Gericht kippt Nationalpark Elbtalaue - was nun?

Foto: Elbe
"Lebendige Elbe" nun schutzlos ausgeliefert? Blick vom Kniepenberg über die Elbe in das Amt Neuhaus. Foto: F. Neuschulz

Gerade mal ein Jahr hat der jüngste deutsche Nationalpark bestanden, da droht ihm auch schon wieder das Aus. Ein Gericht hat den Nationalpark Elbtalaue für nichtig erklärt. Eckart Krüger von der BUND-Kreisgruppe Lüchow-Dannenberg zu den Auswirkungen eines unerwarteten Urteils.

Ernsthaft gerechnet damit hat keiner: Nach Meinung der Richter des Oberverwaltungsgerichtes Lüneburg entspricht der Nationalpark Elbtalaue nicht dem Wortlaut des Niedersächsischen Naturschutzgesetzes. Ein Nationalpark sei nur dann rechtens, wenn er sich zum Zeitpunkt der Ernennung "in einem vom Menschen nicht oder wenig beeinflußten Zustand" befinde.

Damit haben die Nationalparkgegner den ersten Fluß-Nationalpark Niedersachsens aus den Angeln gehoben.

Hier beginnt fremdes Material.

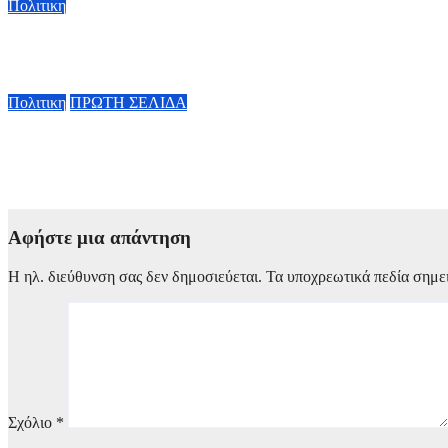
Πολιτικη
Κ. Χατζηδάκης: «Πήγαν στον κάλαθο των αχρήστων οι αμφισβη
6 Αυγούστου, 2026 15:00
Πολιτικη
ΠΡΩΤΗ ΣΕΛΙΔΑ
Κυβερνητική Επιτροπή Βιομηχανίας – Κ. Μητσοτάκης: Η ενίσχυ
οικονομία
6 Αυγούστου, 2026 14:00
Αφήστε μια απάντηση
Η ηλ. διεύθυνση σας δεν δημοσιεύεται.
Τα υποχρεωτικά πεδία σημε
Σχόλιο
*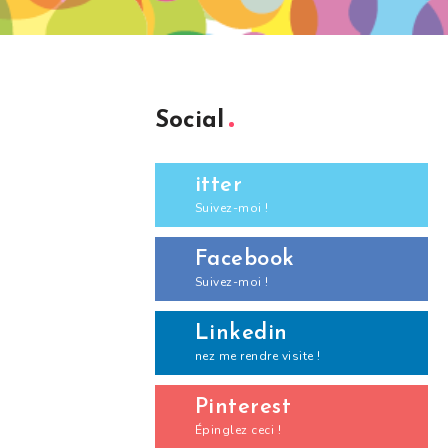
Social
itter
Suivez-moi !
Facebook
Suivez-moi !
Linkedin
nez me rendre visite !
Pinterest
Épinglez ceci !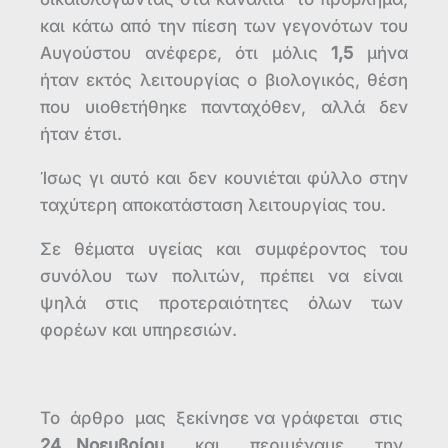
και κάτω από την πίεση των γεγονότων του
Αυγούστου ανέφερε, ότι μόλις
1,5
μήνα
ήταν εκτός λειτουργίας ο βιολογικός, θέση
που υιοθετήθηκε πανταχόθεν, αλλά δεν
ήταν έτσι.
Ίσως γι αυτό και δεν κουνιέται φύλλο στην
ταχύτερη αποκατάσταση λειτουργίας του.
Σε θέματα υγείας και συμφέροντος του
συνόλου των πολιτών, πρέπει να είναι
ψηλά στις προτεραιότητες όλων των
φορέων και υπηρεσιών.
Το άρθρο μας ξεκίνησε να γράφεται στις
24 Νοεμβρίου
και περιμέναμε την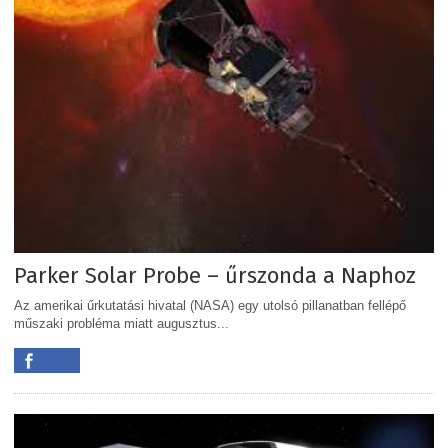
Parker Solar Probe – űrszonda a Naphoz
Az amerikai űrkutatási hivatal (NASA) egy utolsó pillanatban fellépő
műszaki probléma miatt augusztus...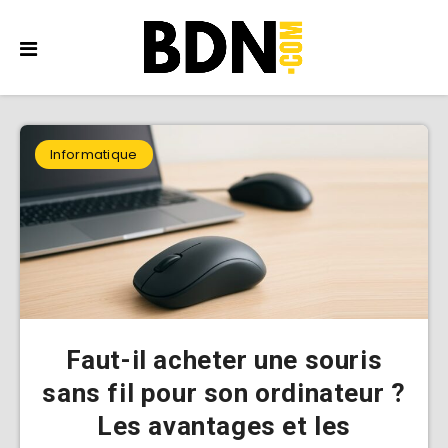
Informatique
Faut-il acheter une souris
sans fil pour son ordinateur ?
Les avantages et les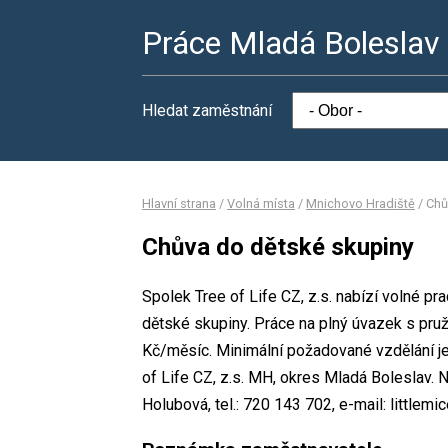
Práce Mladá Boleslav
Hledat zaměstnání
Hlavní strana
/
Volná místa
/
Mnichovo Hradiště
/
Chů
Chůva do dětské skupiny
Spolek Tree of Life CZ, z.s. nabízí volné p
dětské skupiny. Práce na plný úvazek s pr
Kč/měsíc. Minimální požadované vzdělání je
of Life CZ, z.s. MH, okres Mladá Boleslav.
Holubová, tel.: 720 143 702, e-mail: littlem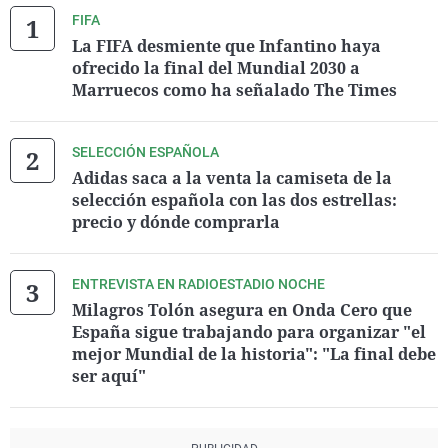
FIFA
La FIFA desmiente que Infantino haya
ofrecido la final del Mundial 2030 a
Marruecos como ha señalado The Times
SELECCIÓN ESPAÑOLA
Adidas saca a la venta la camiseta de la
selección española con las dos estrellas:
precio y dónde comprarla
ENTREVISTA EN RADIOESTADIO NOCHE
Milagros Tolón asegura en Onda Cero que
España sigue trabajando para organizar "el
mejor Mundial de la historia": "La final debe
ser aquí"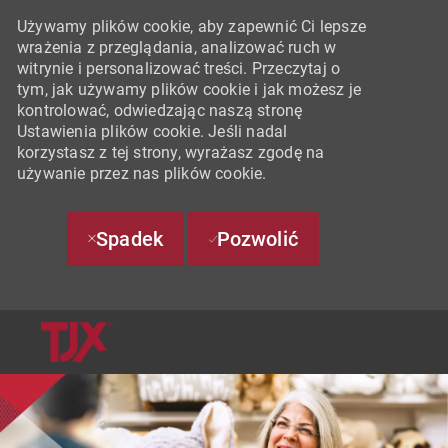
Używamy plików cookie, aby zapewnić Ci lepsze
wrażenia z przeglądania, analizować ruch w
witrynie i personalizować treści. Przeczytaj o
tym, jak używamy plików cookie i jak możesz je
kontrolować, odwiedzając naszą stronę
Ustawienia plików cookie. Jeśli nadal
korzystasz z tej strony, wyrażasz zgodę na
używanie przez nas plików cookie.
Spadek
Pozwolić
SKIP TO MAIN CONTENT
-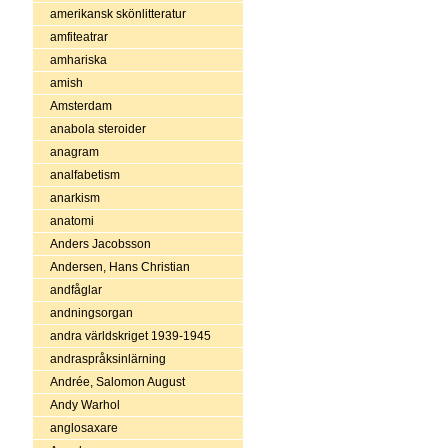
amerikansk skönlitteratur
amfiteatrar
amhariska
amish
Amsterdam
anabola steroider
anagram
analfabetism
anarkism
anatomi
Anders Jacobsson
Andersen, Hans Christian
andfåglar
andningsorgan
andra världskriget 1939-1945
andraspråksinlärning
Andrée, Salomon August
Andy Warhol
anglosaxare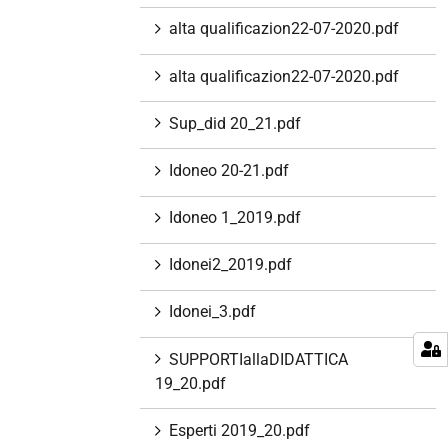
alta qualificazion22-07-2020.pdf
alta qualificazion22-07-2020.pdf
Sup_did 20_21.pdf
Idoneo 20-21.pdf
Idoneo 1_2019.pdf
Idonei2_2019.pdf
Idonei_3.pdf
SUPPORTIallaDIDATTICA
19_20.pdf
Esperti 2019_20.pdf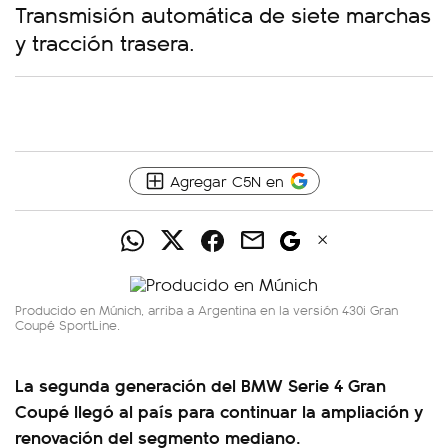
Transmisión automática de siete marchas
y tracción trasera.
Agregar C5N en
Producido en Múnich, arriba a Argentina en la versión 430i Gran
Coupé SportLine.
La segunda generación del BMW Serie 4 Gran
Coupé llegó al país para continuar la ampliación y
renovación del segmento mediano.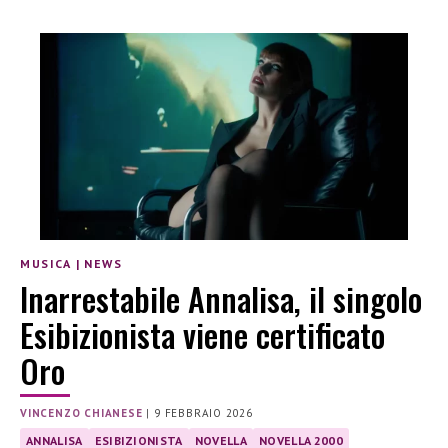
MUSICA
|
NEWS
Inarrestabile Annalisa, il singolo
Esibizionista viene certificato
Oro
VINCENZO CHIANESE
|
9 FEBBRAIO 2026
ANNALISA
ESIBIZIONISTA
NOVELLA
NOVELLA 2000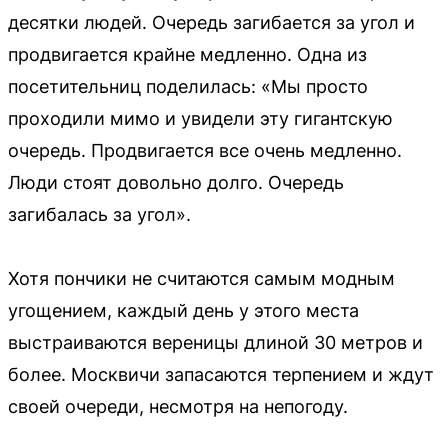
десятки людей. Очередь загибается за угол и
продвигается крайне медленно. Одна из
посетительниц поделилась: «Мы просто
проходили мимо и увидели эту гигантскую
очередь. Продвигается все очень медленно.
Люди стоят довольно долго. Очередь
загибалась за угол».
Хотя пончики не считаются самым модным
угощением, каждый день у этого места
выстраиваются вереницы длиной 30 метров и
более. Москвичи запасаются терпением и ждут
своей очереди, несмотря на непогоду.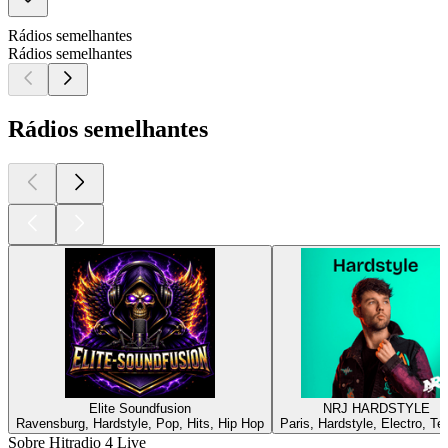
Rádios semelhantes
Rádios semelhantes
Rádios semelhantes
Elite Soundfusion
NRJ HARDSTYLE
Ravensburg, Hardstyle, Pop, Hits, Hip Hop
Paris, Hardstyle, Electro, T
Sobre Hitradio 4 Live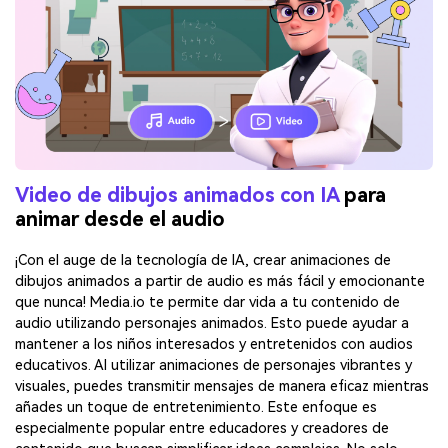
Video de dibujos animados con IA
para
animar desde el audio
¡Con el auge de la tecnología de IA, crear animaciones de
dibujos animados a partir de audio es más fácil y emocionante
que nunca! Media.io te permite dar vida a tu contenido de
audio utilizando personajes animados. Esto puede ayudar a
mantener a los niños interesados y entretenidos con audios
educativos. Al utilizar animaciones de personajes vibrantes y
visuales, puedes transmitir mensajes de manera eficaz mientras
añades un toque de entretenimiento. Este enfoque es
especialmente popular entre educadores y creadores de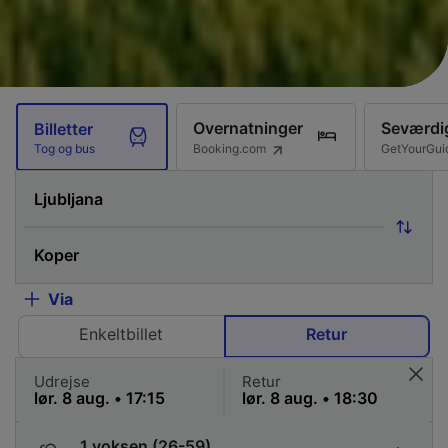
Overnatninger
Seværdi
Billetter
Booking.com
GetYourGui
Tog og bus
Via
Enkeltbillet
Retur
Udrejse
Retur
1 voksen (26-59)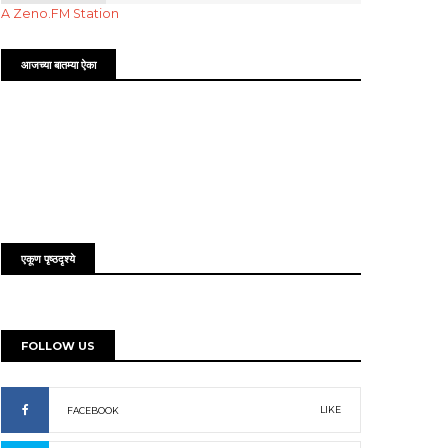
A Zeno.FM Station
आजच्या बातम्या ऐका
एकूण पृष्ठदृश्ये
FOLLOW US
LIKE
FACEBOOK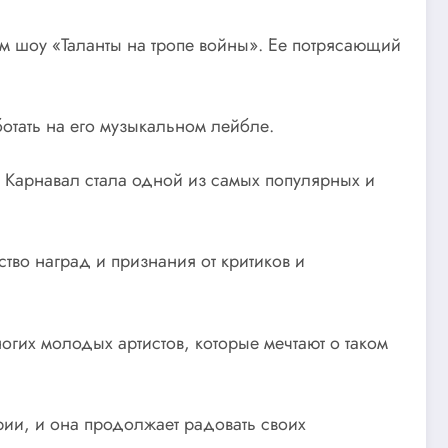
ом шоу «Таланты на тропе войны». Ее потрясающий
ботать на его музыкальном лейбле.
 Карнавал стала одной из самых популярных и
тво наград и признания от критиков и
гих молодых артистов, которые мечтают о таком
трии, и она продолжает радовать своих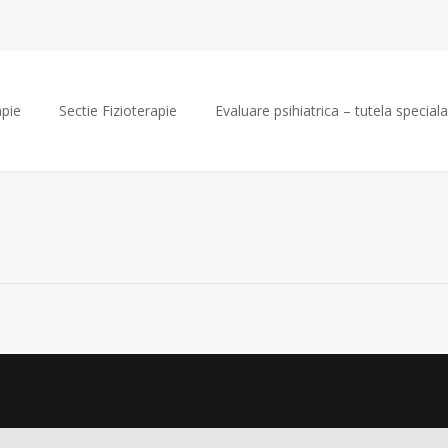
apie
Sectie Fizioterapie
Evaluare psihiatrica – tutela speciala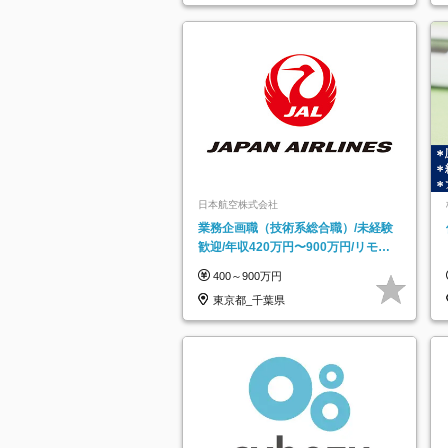
日本航空株式会社
業務企画職（技術系総合職）/未経験
歓迎/年収420万円〜900万円/リモー
トフレックス可
400～900万円
東京都_千葉県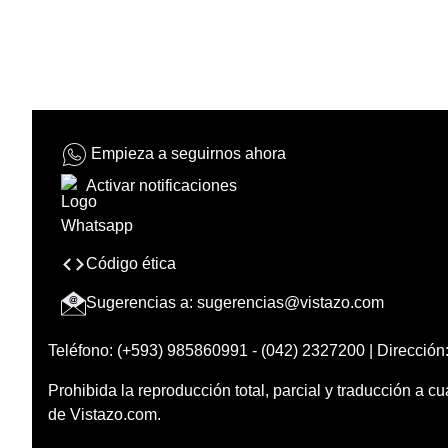
Empieza a seguirnos ahora
Activar notificaciones
Código ética
Sugerencias a:
sugerencias@vistazo.com
Teléfono: (+593) 985860991 - (042) 2327200 | Dirección:
Prohibida la reproducción total, parcial y traducción a cu
de Vistazo.com.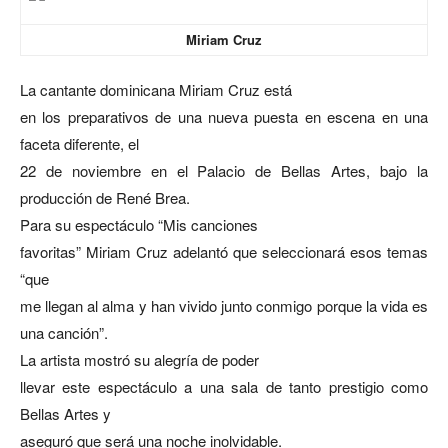
Miriam Cruz
La cantante dominicana Miriam Cruz está
en los preparativos de una nueva puesta en escena en una
faceta diferente, el
22 de noviembre en el Palacio de Bellas Artes, bajo la
producción de René Brea.
Para su espectáculo “Mis canciones
favoritas” Miriam Cruz adelantó que seleccionará esos temas
“que
me llegan al alma y han vivido junto conmigo porque la vida es
una canción”.
La artista mostró su alegría de poder
llevar este espectáculo a una sala de tanto prestigio como
Bellas Artes y
aseguró que será una noche inolvidable.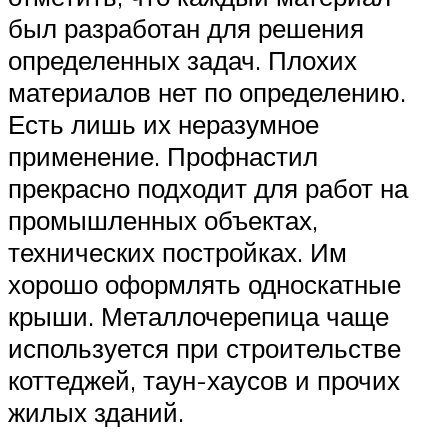
был разработан для решения
определенных задач. Плохих
материалов нет по определению.
Есть лишь их неразумное
применение. Профнастил
прекрасно подходит для работ на
промышленных объектах,
технических постройках. Им
хорошо оформлять односкатные
крыши. Металлочерепица чаще
используется при строительстве
коттеджей, таун-хаусов и прочих
жилых зданий.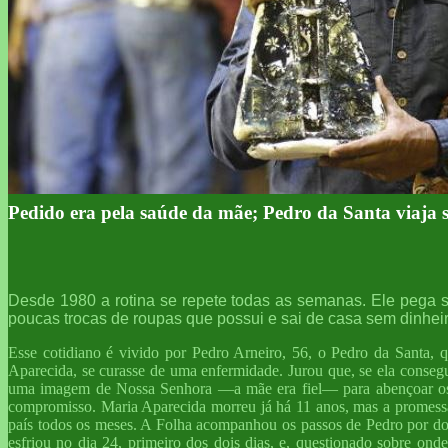
Pedido era pela saúde da mãe; Pedro da Santa viaja
Desde 1980 a rotina se repete todas as semanas. Ele pega 
poucas trocas de roupas que possui e sai de casa sem dinhei
Esse cotidiano é vivido por Pedro Arneiro, 56, o Pedro da Santa,
Aparecida, se curasse de uma enfermidade. Jurou que, se ela consegu
uma imagem de Nossa Senhora —a mãe era fiel— para abençoar os peõ
compromisso. Maria Aparecida morreu já há 11 anos, mas a promessa n
país todos os meses. A Folha acompanhou os passos de Pedro por do
esfriou no dia 24, primeiro dos dois dias, e, questionado sobre o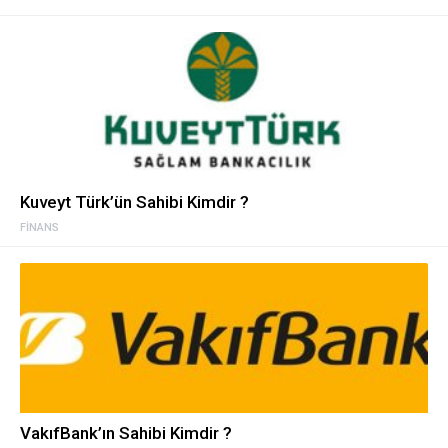
Kuveyt Türk’ün Sahibi Kimdir ?
FINANS
VakıfBank’ın Sahibi Kimdir ?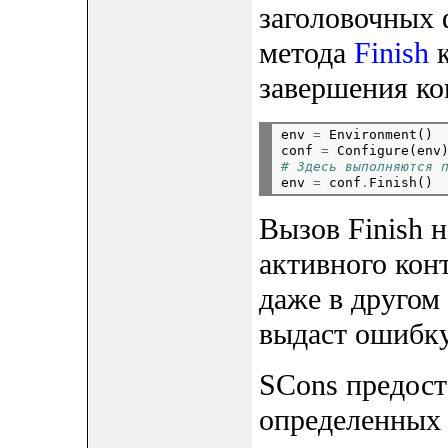
заголовочных ф
метода
Finish
к
завершения ко
env 
=
 Environment()

conf 
=
 Configure(env
# Здесь выполняются 

env 
=
 conf
.
Вызов Finish 
активного конт
даже в другом 
выдаст ошибку
SCons предост
определенных 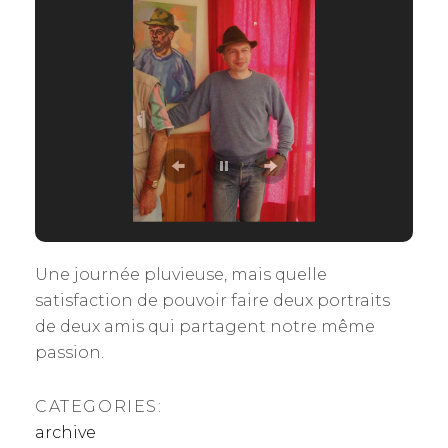
Une journée pluvieuse, mais quelle
satisfaction de pouvoir faire deux portraits
de deux amis qui partagent notre même
passion.
CATEGORIES:
archive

Daß das Kriterium der unberührten Natur für fast alle deutschen und europäischen Nationalparke gleichermaßen nicht zutrifft, spielte in der Gerichtsverhandlung offenbar keine Rolle.

Ebensowenig, daß der Nationalpark Elbtalaue langfristig in die Richtung "nicht oder nur wenig vom Menschen beeinflußt" entwickelt werden sollte weshalb er auch als ein "Entwicklungsnationalpark" bezeichnet wird.

Bei den Gegnern des Nationalparks Landvolk, Jagdgenossenschaften und einem eigens gegründeten Verein gegen den Nationalpark herrschte helle Freude angesichts des Gerichtsurteils.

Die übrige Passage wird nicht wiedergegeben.